WORK TO COMPLETE:
Exactly the lines from the start of the entries through the line with "FTC Compliance (703, 736)" are required in the output, with no pictures among them.

• • •

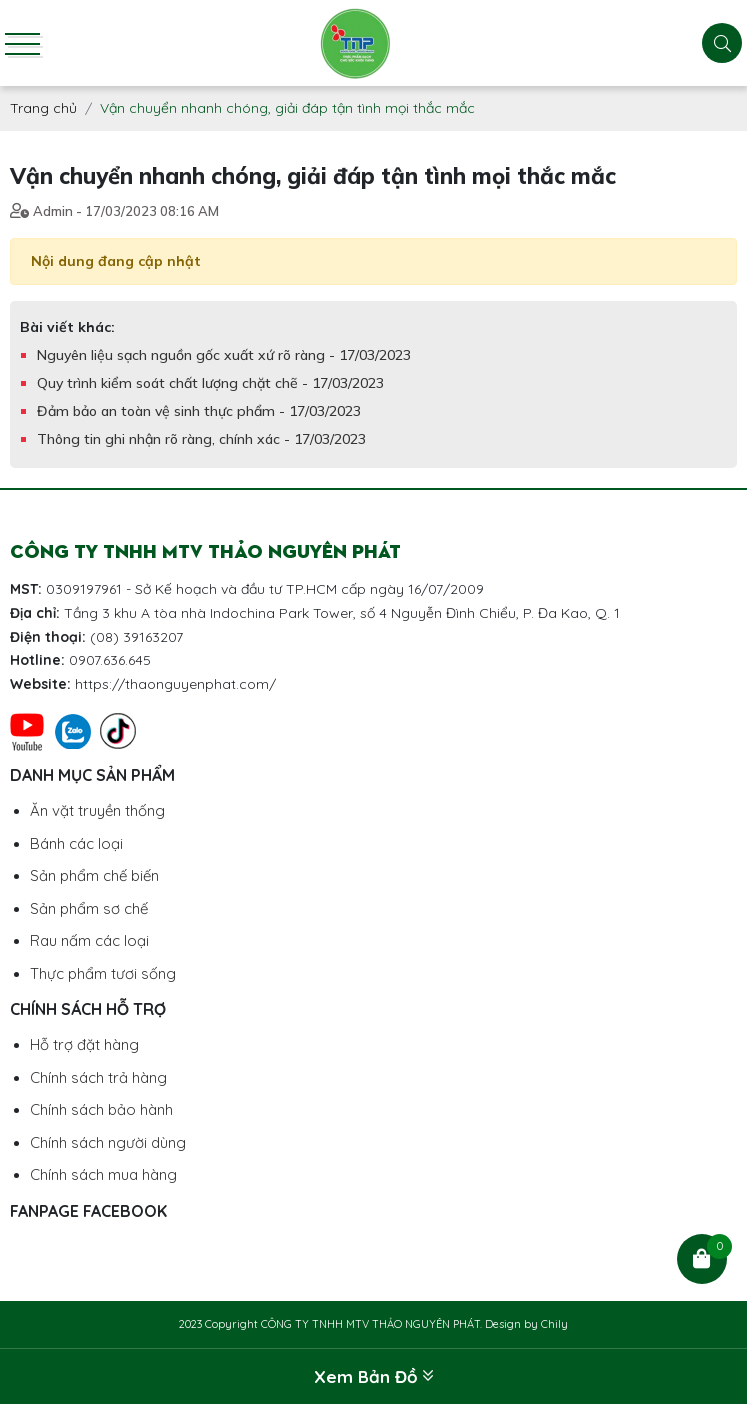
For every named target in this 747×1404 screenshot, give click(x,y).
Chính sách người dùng (108, 1142)
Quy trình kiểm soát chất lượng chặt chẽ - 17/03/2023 (210, 383)
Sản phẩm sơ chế (89, 908)
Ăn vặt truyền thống (97, 810)
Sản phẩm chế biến (94, 875)
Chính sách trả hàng (98, 1077)
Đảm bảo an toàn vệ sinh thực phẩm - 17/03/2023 (199, 411)
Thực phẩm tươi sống (103, 973)
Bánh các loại (76, 843)
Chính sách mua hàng (103, 1174)
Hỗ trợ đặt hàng (84, 1044)
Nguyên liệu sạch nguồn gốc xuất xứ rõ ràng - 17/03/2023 (224, 355)
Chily (554, 1324)
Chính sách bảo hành (101, 1109)
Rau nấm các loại (89, 940)
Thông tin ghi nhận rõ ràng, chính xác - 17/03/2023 (201, 439)
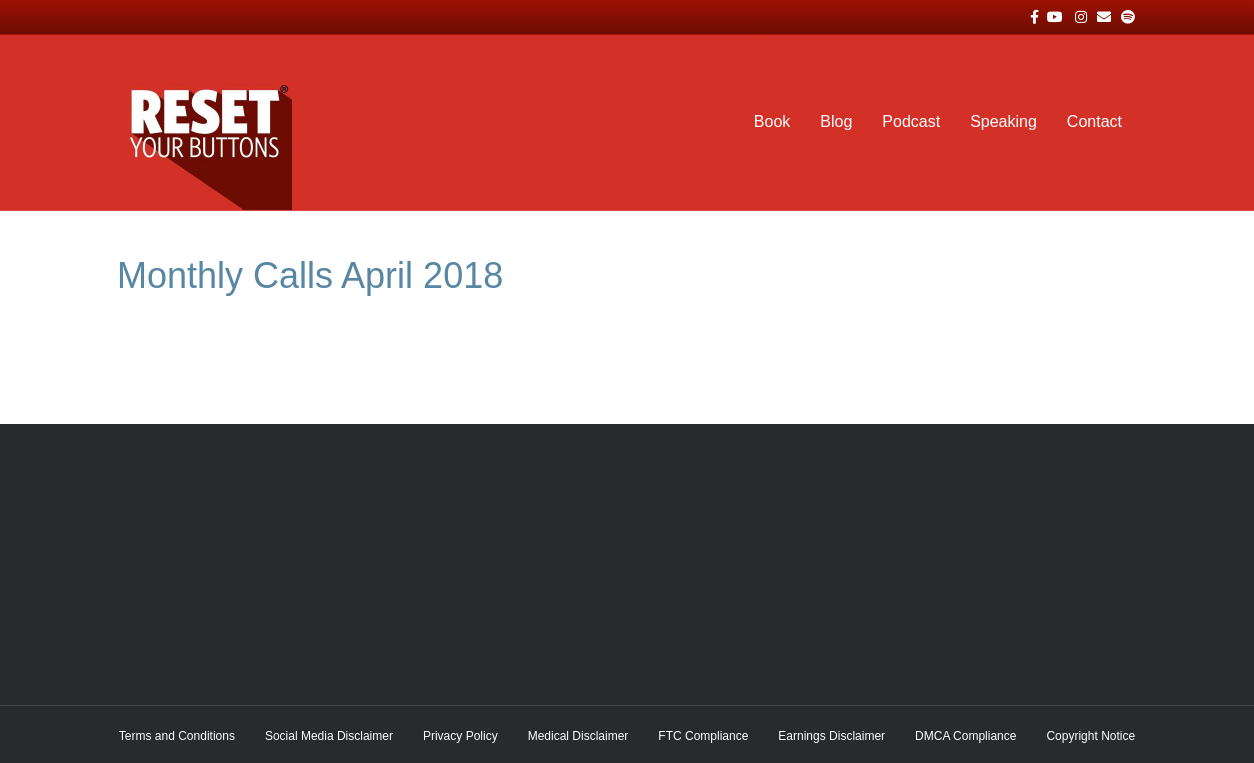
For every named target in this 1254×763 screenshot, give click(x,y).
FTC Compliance (703, 736)
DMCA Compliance (965, 736)
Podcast (911, 121)
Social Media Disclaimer (329, 736)
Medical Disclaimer (578, 736)
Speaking (1003, 121)
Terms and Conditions (177, 736)
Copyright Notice (1090, 736)
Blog (836, 121)
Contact (1094, 121)
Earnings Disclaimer (831, 736)
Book (772, 121)
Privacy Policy (460, 736)
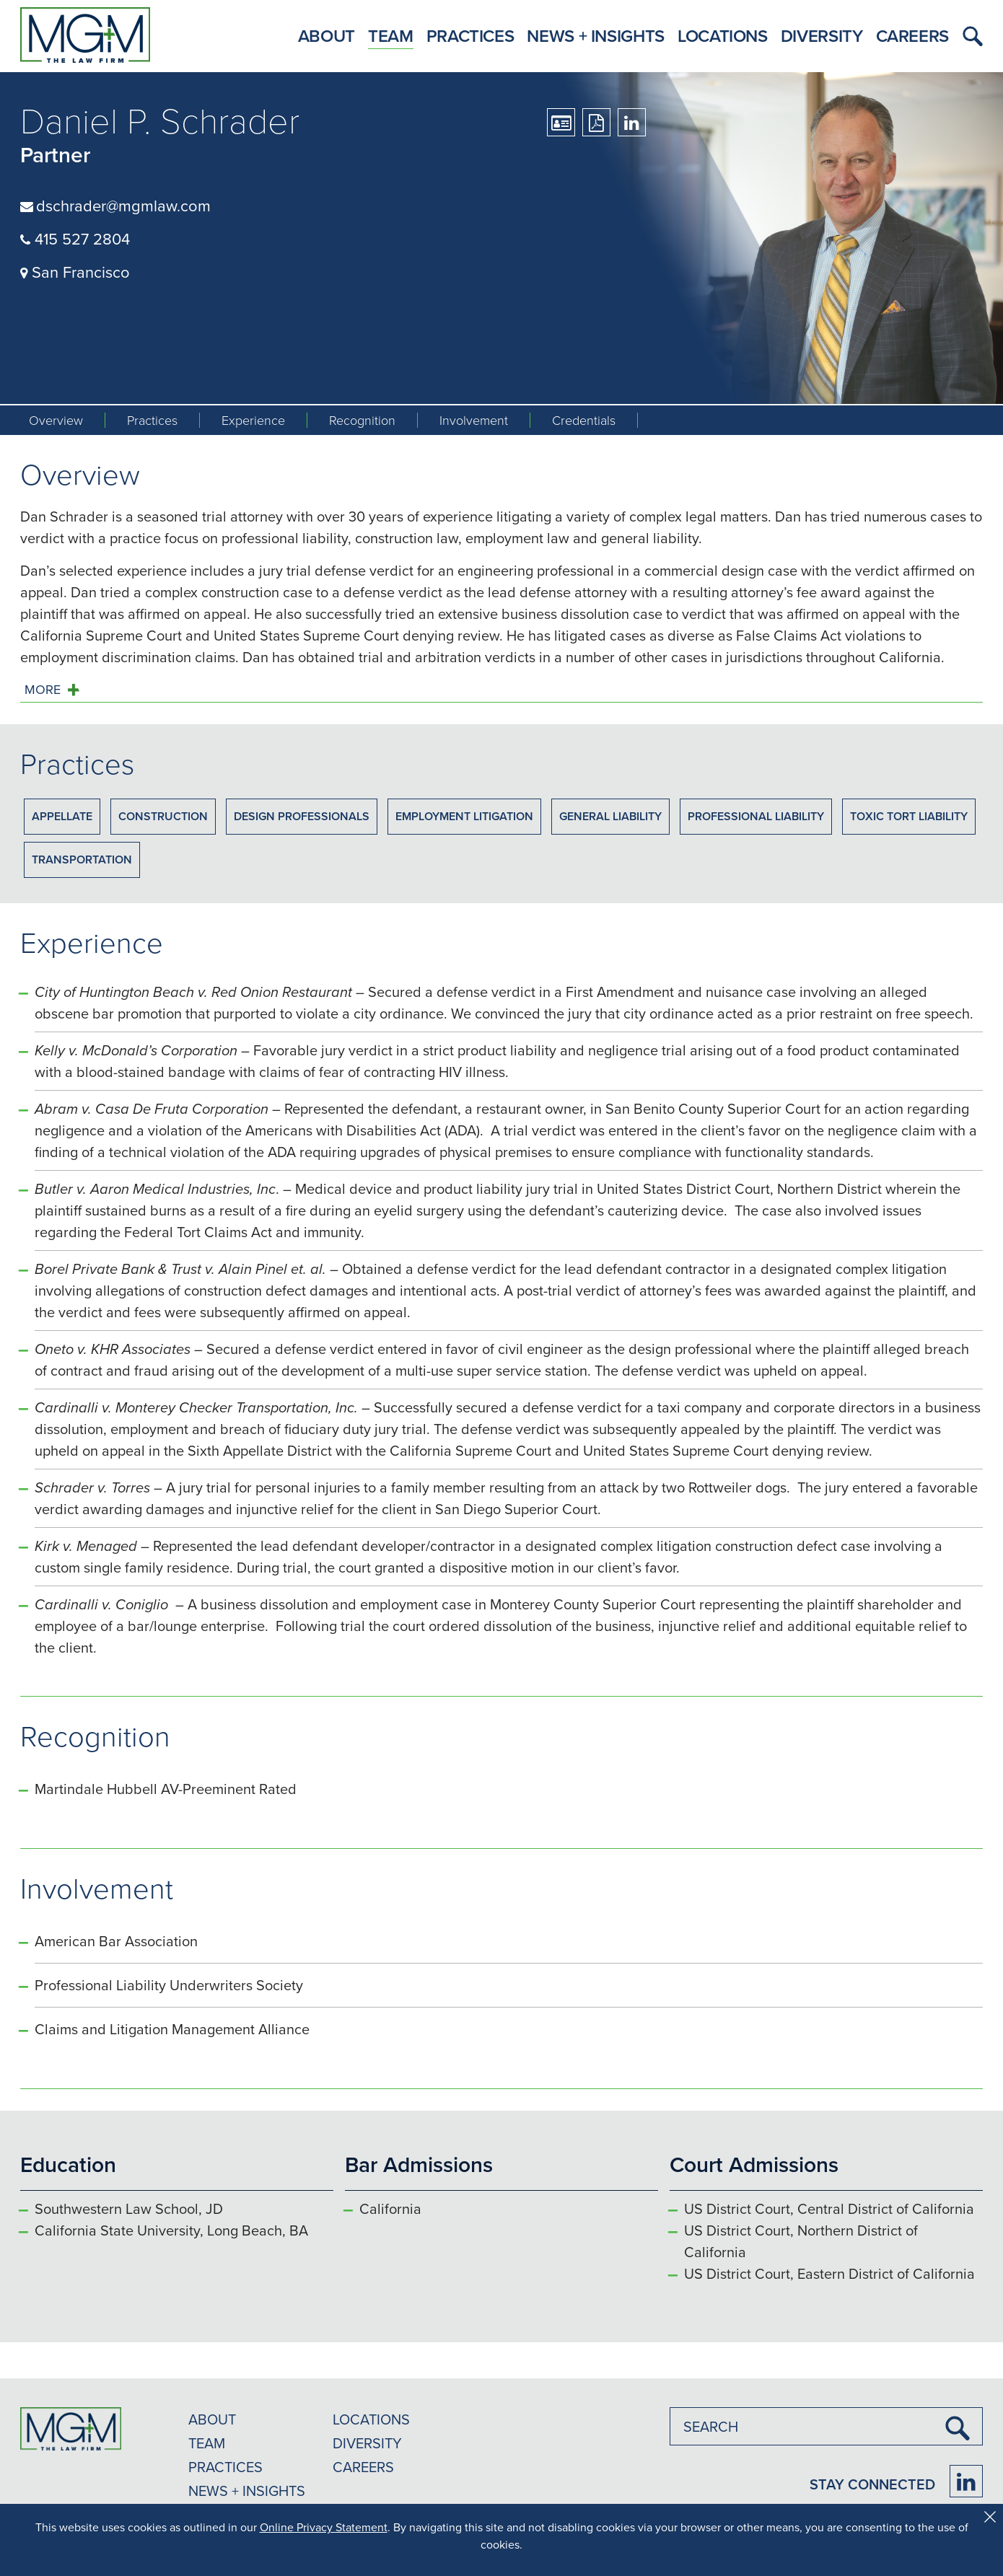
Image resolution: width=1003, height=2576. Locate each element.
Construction (163, 816)
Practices (470, 35)
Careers (912, 35)
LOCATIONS (371, 2419)
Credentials (584, 420)
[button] (969, 36)
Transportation (82, 859)
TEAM (206, 2442)
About (326, 35)
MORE (43, 690)
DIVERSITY (367, 2442)
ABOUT (212, 2419)
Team (390, 35)
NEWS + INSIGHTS (246, 2490)
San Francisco (75, 271)
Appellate (62, 816)
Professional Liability (756, 816)
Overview (56, 420)
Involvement (473, 420)
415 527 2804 (75, 238)
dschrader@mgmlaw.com (123, 205)
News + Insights (596, 35)
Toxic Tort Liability (909, 816)
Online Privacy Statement (323, 2527)
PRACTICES (225, 2466)
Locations (723, 35)
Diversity (822, 35)
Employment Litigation (464, 816)
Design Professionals (301, 816)
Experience (253, 420)
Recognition (362, 420)
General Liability (610, 816)
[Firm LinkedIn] (966, 2481)
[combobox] (826, 2426)
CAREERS (363, 2466)
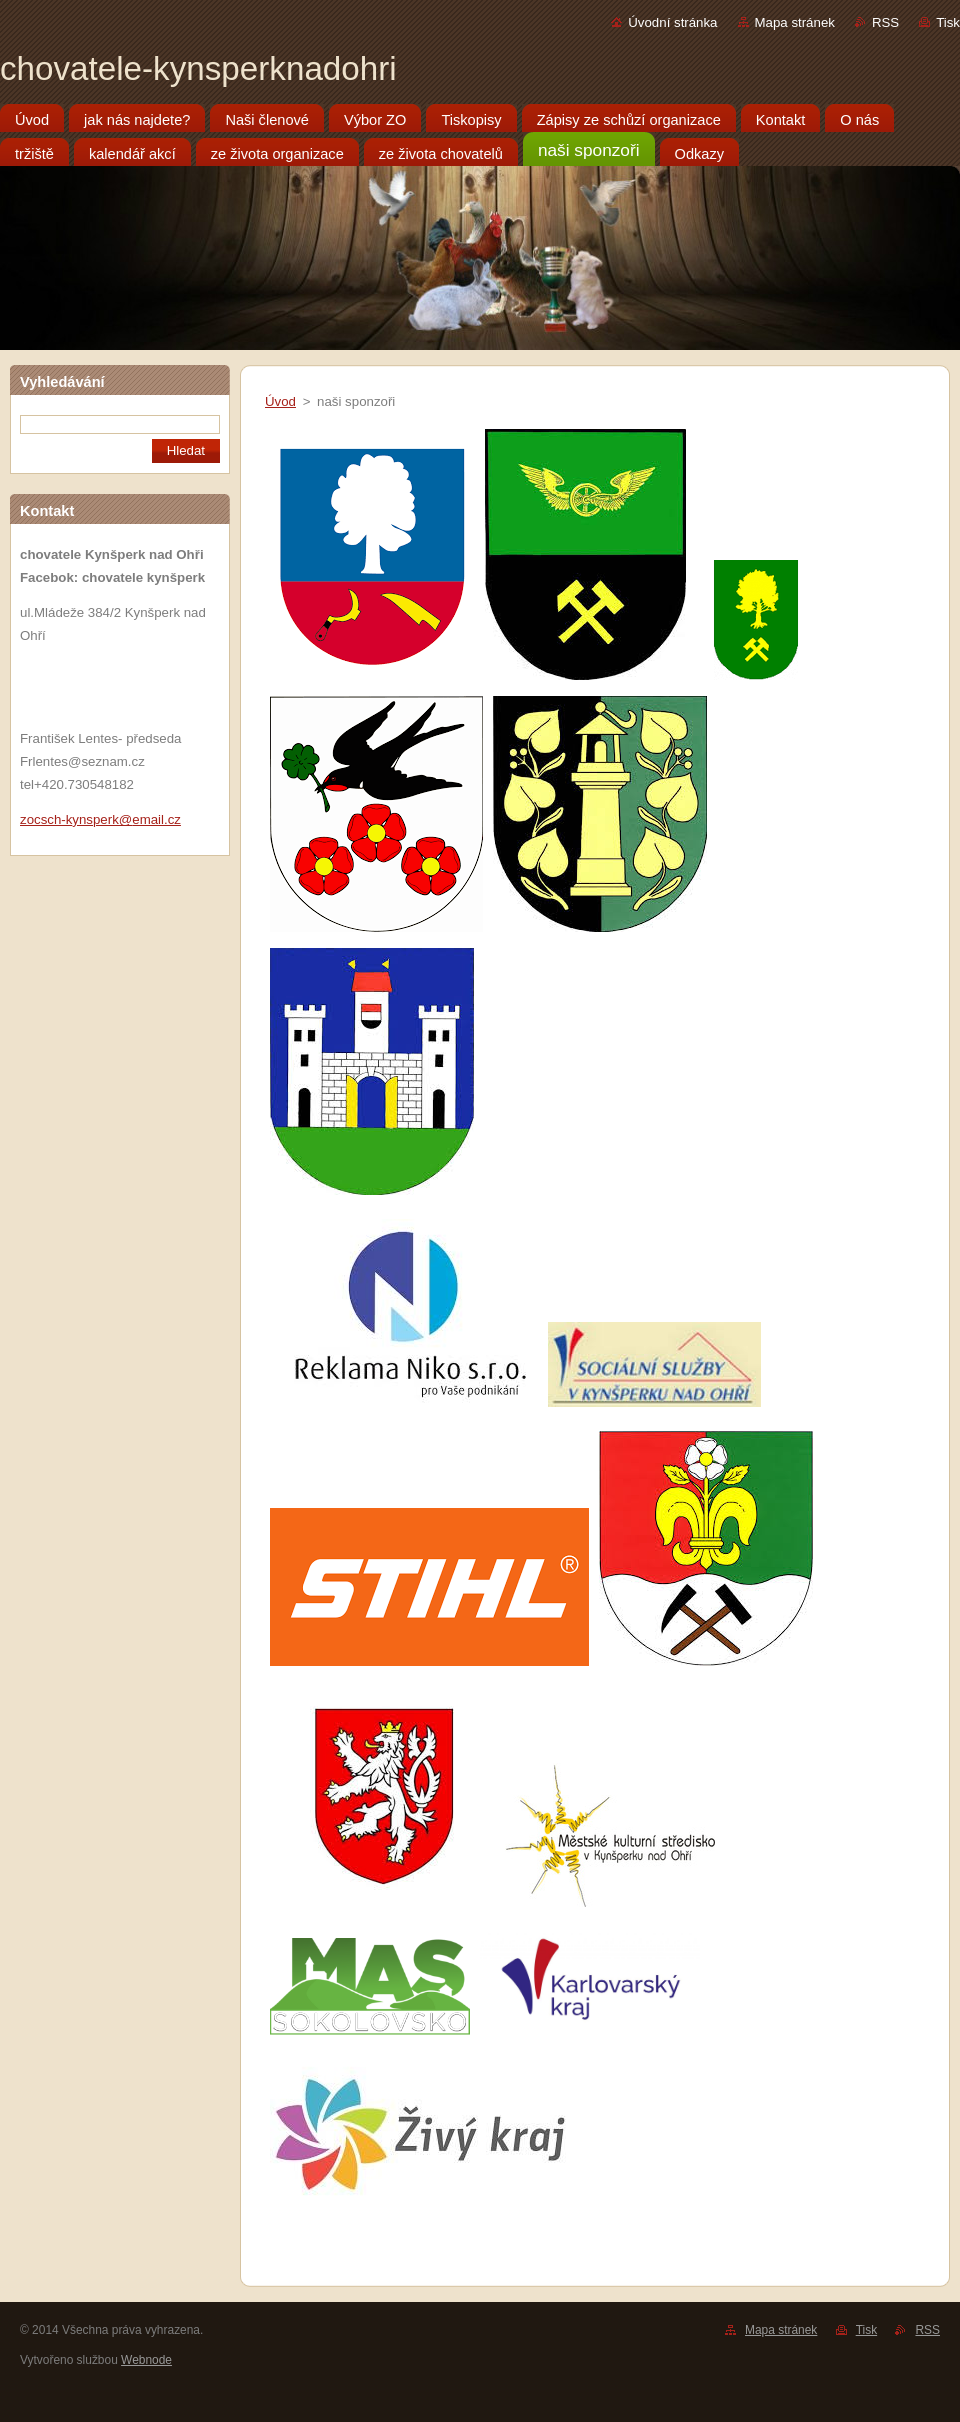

• • •

EXERCISE OUTPUT:
For every named target in this 747×1404 screenshot, give click(x,y).
Chính sách người dùng (108, 1142)
Quy trình kiểm soát chất lượng chặt chẽ - 17/03/2023 (210, 383)
Sản phẩm sơ chế (89, 908)
Ăn vặt truyền thống (97, 810)
Sản phẩm chế biến (94, 875)
Chính sách trả hàng (98, 1077)
Đảm bảo an toàn vệ sinh thực phẩm - 17/03/2023 (199, 411)
Thực phẩm tươi sống (103, 973)
Bánh các loại (76, 843)
Chính sách mua hàng (103, 1174)
Hỗ trợ đặt hàng (84, 1044)
Nguyên liệu sạch nguồn gốc xuất xứ rõ ràng - 17/03/2023 (224, 355)
Chily (554, 1324)
Chính sách bảo hành (101, 1109)
Rau nấm các loại (89, 940)
Thông tin ghi nhận rõ ràng, chính xác - 17/03/2023 (201, 439)
For every named target in this 1254×763 screenshot, give click(x,y).
FTC Compliance (703, 736)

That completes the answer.